- _INSTRUCTIONS FOR THE TASK_: In the material below, find the line that contains "SUBSCRIURE’M AL SERVEI DE NOTÍCIES" and the line that contains "E-mail (obligatori)", then write out exactly those two lines and everything between them.

- _RECORDS FOR PROCESSING_:
· · ·

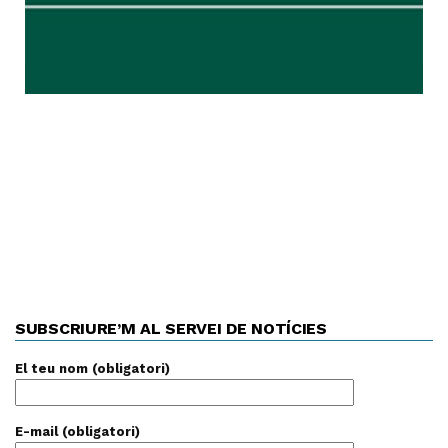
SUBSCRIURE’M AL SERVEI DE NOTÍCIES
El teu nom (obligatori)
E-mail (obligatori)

· · ·

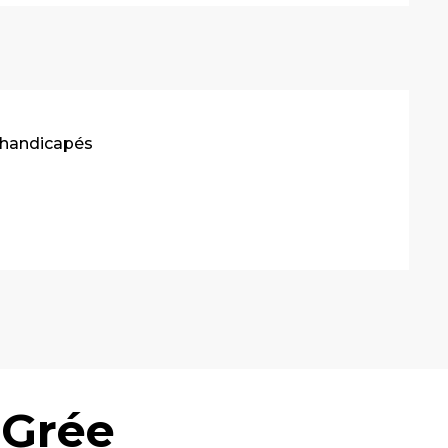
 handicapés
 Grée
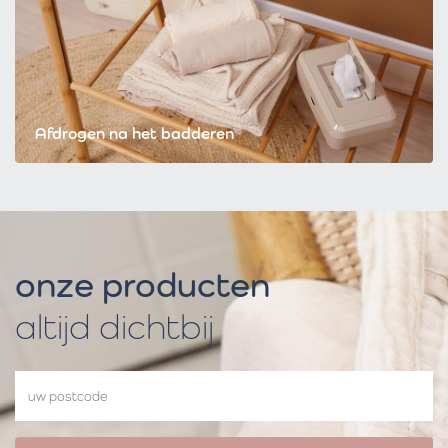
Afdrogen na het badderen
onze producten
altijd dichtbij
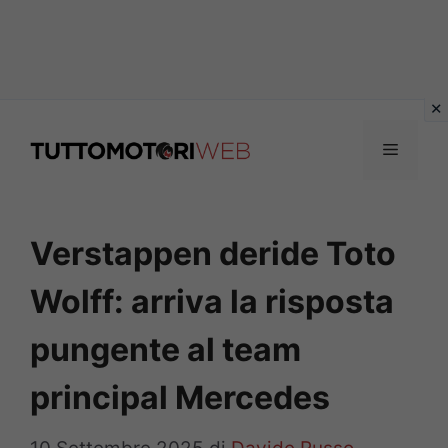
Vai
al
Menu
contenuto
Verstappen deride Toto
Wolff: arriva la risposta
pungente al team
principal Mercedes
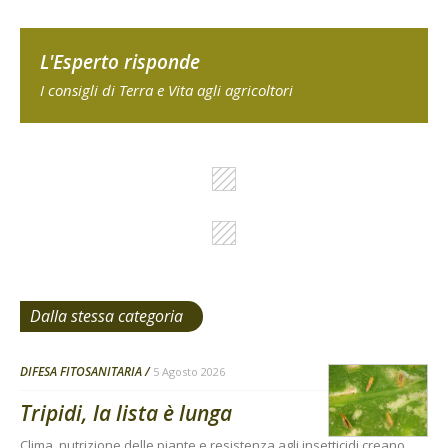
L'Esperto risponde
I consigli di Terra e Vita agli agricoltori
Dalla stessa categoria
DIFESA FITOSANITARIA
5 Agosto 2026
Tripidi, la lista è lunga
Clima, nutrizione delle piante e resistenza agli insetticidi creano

· · ·

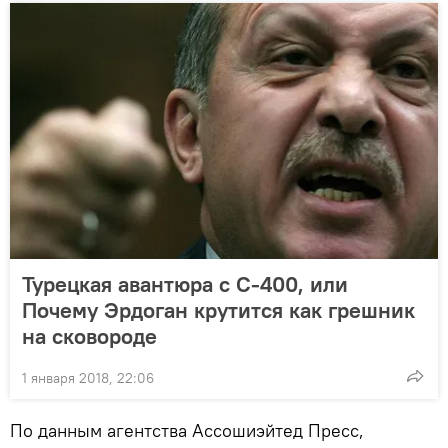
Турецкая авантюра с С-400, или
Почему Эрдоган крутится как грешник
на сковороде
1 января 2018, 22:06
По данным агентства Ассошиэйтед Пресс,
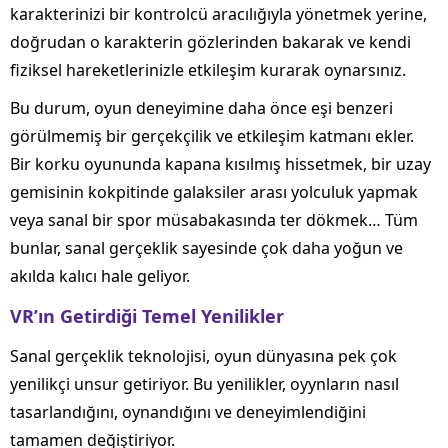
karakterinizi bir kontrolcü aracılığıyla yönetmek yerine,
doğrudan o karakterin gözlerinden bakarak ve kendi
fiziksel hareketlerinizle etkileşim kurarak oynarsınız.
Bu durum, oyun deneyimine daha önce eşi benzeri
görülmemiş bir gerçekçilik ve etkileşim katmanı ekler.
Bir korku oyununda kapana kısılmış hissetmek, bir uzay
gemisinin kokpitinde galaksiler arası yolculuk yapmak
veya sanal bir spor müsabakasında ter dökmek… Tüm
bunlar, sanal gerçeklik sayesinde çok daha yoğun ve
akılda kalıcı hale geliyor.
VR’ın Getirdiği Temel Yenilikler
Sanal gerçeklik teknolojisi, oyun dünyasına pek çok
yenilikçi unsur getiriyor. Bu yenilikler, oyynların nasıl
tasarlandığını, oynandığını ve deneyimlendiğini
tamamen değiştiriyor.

· · ·

- _RESPONSE_:
SUBSCRIURE’M AL SERVEI DE NOTÍCIES
El teu nom (obligatori)
E-mail (obligatori)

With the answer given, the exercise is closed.